Steroid receptor measurement in breast cancers: Comparison between ligand binding and enzyme‐immunoassay in cytosolic and nuclear extracts

• Published in: International journal of cancer Vol. 71; no. 4; pp. 526 - 538
• Main Authors: Luqmani, Y.A., Temmim, L., Memon, A., Ali, M.A.A., Parkar, A.H.
• Format: Journal Article
• Language: English
• Published: New York Wiley Subscription Services, Inc., A Wiley Company 16.05.1997; Wiley-Liss
• Subjects: Adult; Aged; Biological and medical sciences; Breast Neoplasms - chemistry; Breast Neoplasms - pathology; Cell Nucleus - chemistry; Cytosol - chemistry; Evaluation Studies as Topic; Female; Gynecology. Andrology. Obstetrics; Humans; Immunoenzyme Techniques; Mammary gland diseases; Medical sciences; Middle Aged; Neoplasm Proteins - analysis; Radioligand Assay; Receptors, Estrogen - analysis; Receptors, Progesterone - analysis; Sensitivity and Specificity; Tumors; Human; Ligand binding; Biochemical analysis; Estrogen; Malignant tumor; Enzyme immunoassay; Mammary gland diseases; Female; Mammary gland; Progesterone; Technique; Comparative study; Biological receptor
• ISSN: 0020-7136; 1097-0215
• DOI: 10.1002/(SICI)1097-0215(19970516)71:4<526::AID-IJC5>3.0.CO;2-W

We have analysed cytoplasmic and nuclear extracts of breast‐cancer tissue from a total of 799 patients, measuring both oestrogen and progesterone receptors (ER, PR) using either the ligand binding assay (LBA) or the enzyme immuno‐assay technique (EIA). Mean and median receptor levels were much lower than those widely reported by others. For ER, this may in part be a consequence of the younger median age of the patient group. The frequency of positivity, using consensus cut‐off values for clinical evaluation, was also lower than that reported by the EORTC Receptor Study Group. Although the measurements comparing the 2 methods were statistically correlated in terms of positivity, based on the above criteria for clinical assessment, concordance was considered to be relatively poor, particularly for ER when assayed in the same samples by the 2 methods. In cytosolic but not nuclear extracts, the LBA method gave a higher median value for ER than the EIA (except in the group that had EIA values greater than 15 smol/mg protein); for PR, median values were higher with EIA in both cell fractions. There was an excellent correlation between receptor amounts in cytosolic and nuclear extracts for both ER and PR using the EIA; this was significantly better than with LBA. We also observed a correlation between ER and PR in both cytosolic and nuclear fractions which was most pronounced when the analysis was done by EIA. The amounts of ER in the cytosolic fraction were also correlated with the those of PR in the nuclear fraction and ER in the nuclear fraction with PR in the cytosolic fraction, but only when the EIA method was used.
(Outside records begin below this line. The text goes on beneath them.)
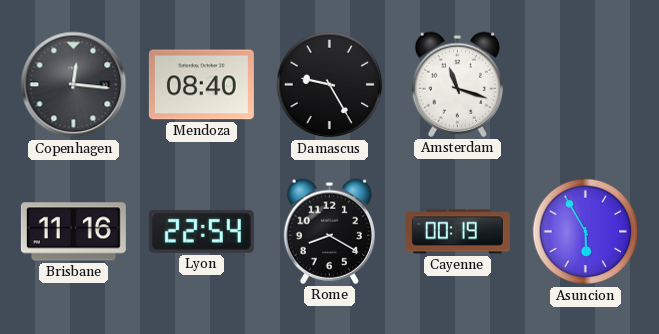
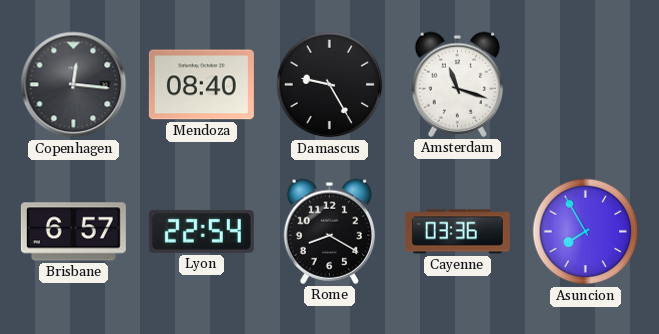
Brisbane: 11:16 -> 6:57
Cayenne: 00:19 -> 03:36
Asuncion: 5:55 -> 7:55
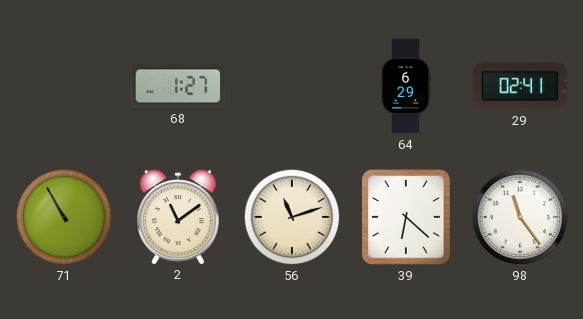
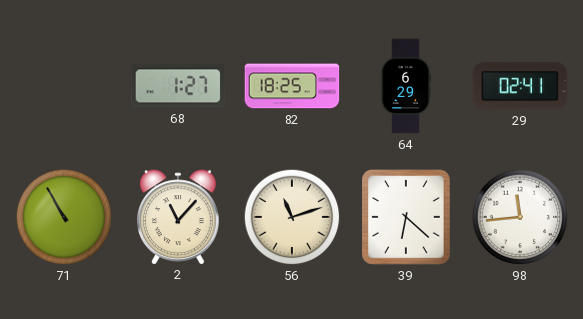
82: none -> 18:25
2: 11:09 -> 11:07
98: 11:24 -> 11:44
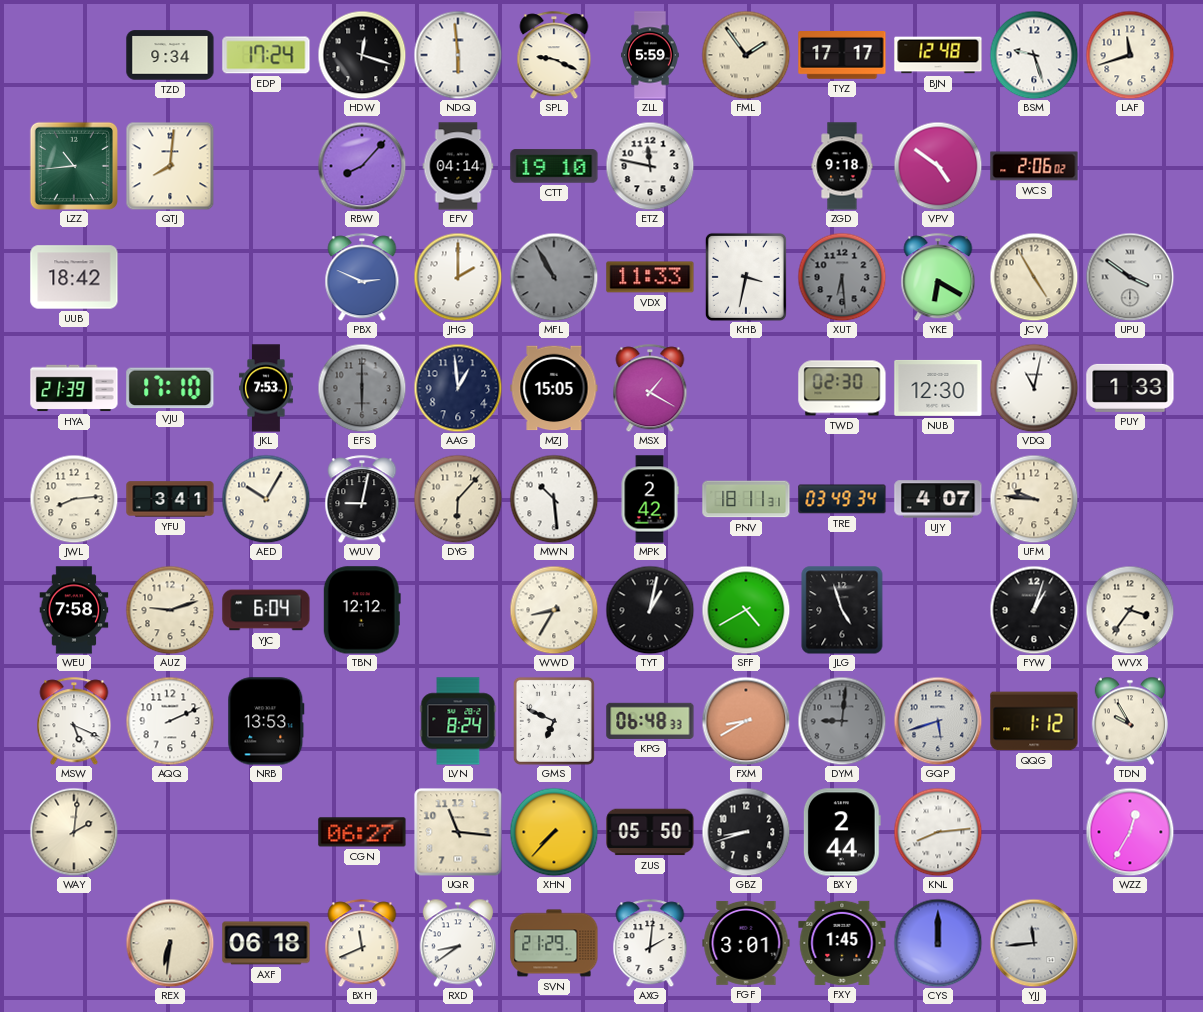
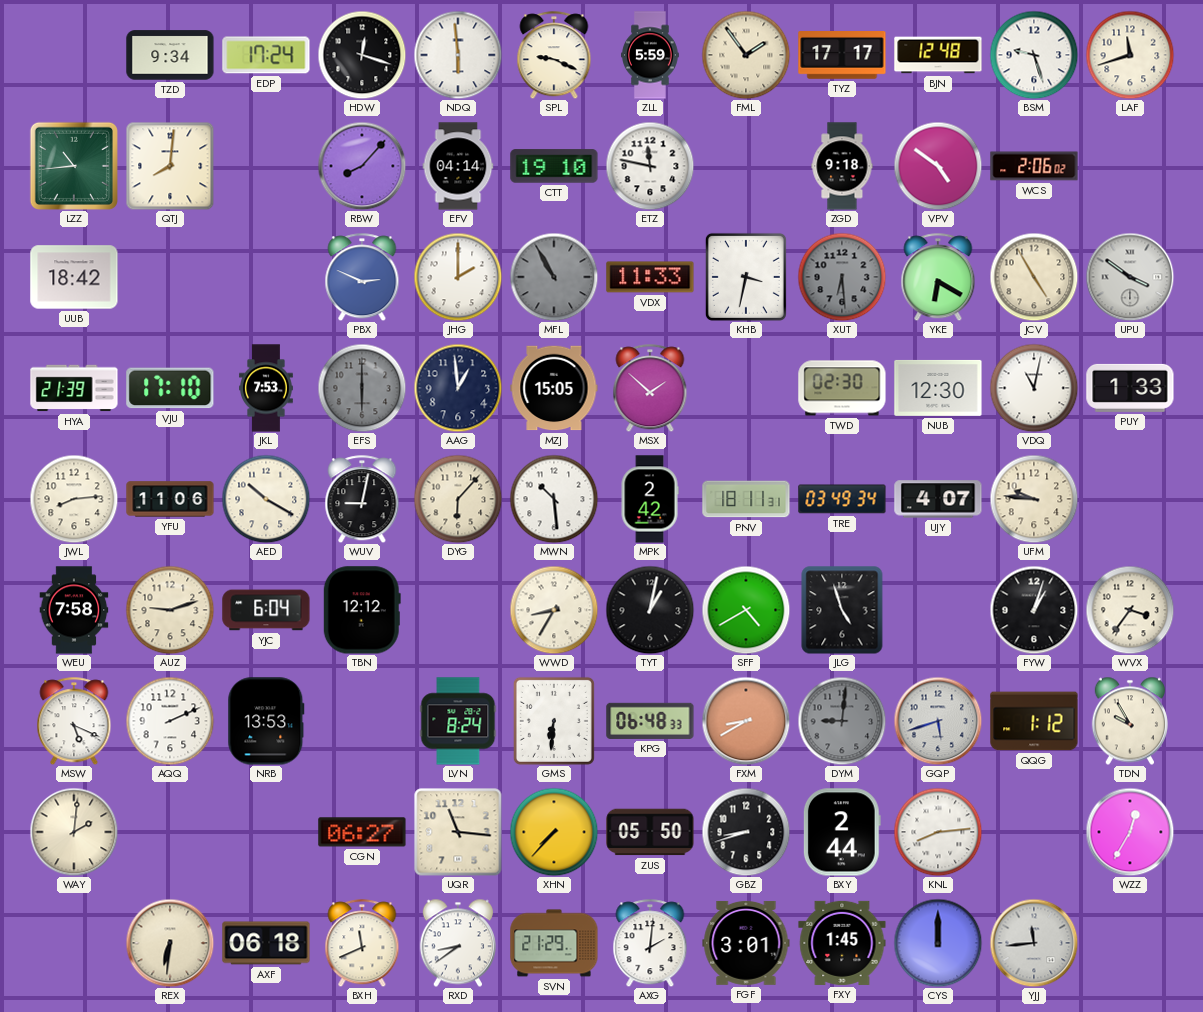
MSX: 1:20 -> 1:52
YFU: 3:41 -> 11:06
AED: 10:05 -> 10:20
GMS: 6:49 -> 6:31
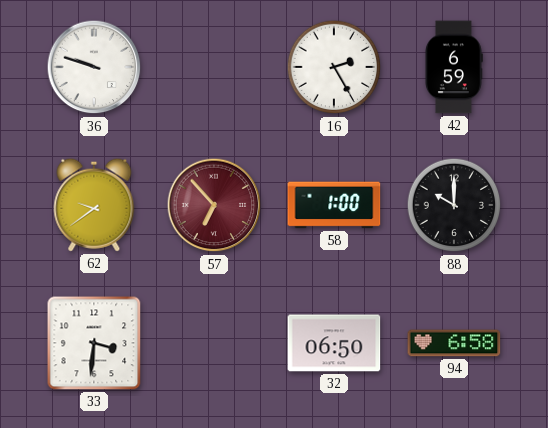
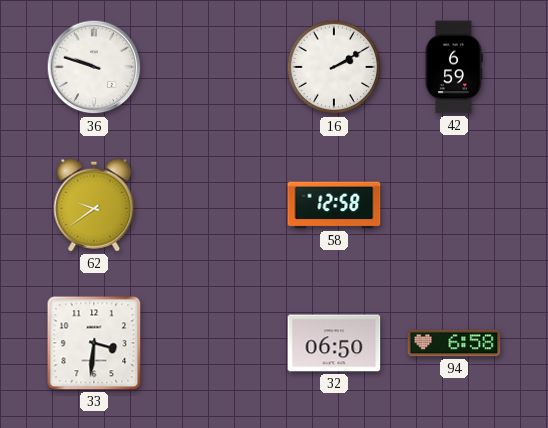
16: 2:25 -> 2:10
57: 6:53 -> none
58: 1:00 -> 12:58
88: 10:00 -> none
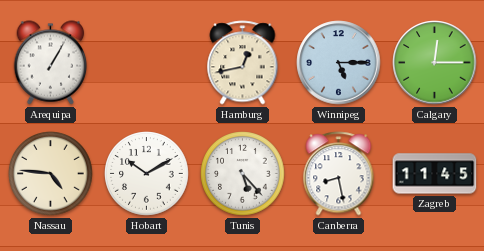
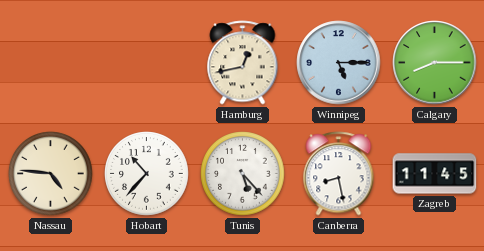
Arequipa: 1:05 -> none
Calgary: 12:15 -> 8:15
Hobart: 10:10 -> 10:37
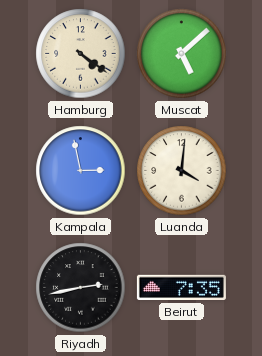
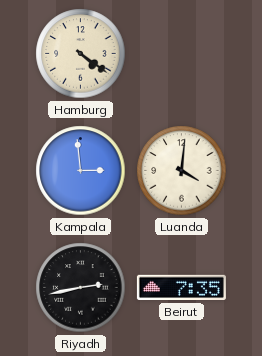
Muscat: 5:08 -> none
Kampala: 2:58 -> 2:59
We conclude that the EIA method appears to be more sensitive and gives biologically more reliable results. However, the disagreement between the methods may be due to legitimate recognition of altered forms of the receptor and may be of biological significance. Although the presence of receptor in the cytosolic fraction is artifactual, its measurement by EIA does parallel the amounts of nuclear receptor, which may be a more relevant biological parameter. Int. J. Cancer 71:526‐538, 1997. © 1997 Wiley‐Liss, Inc.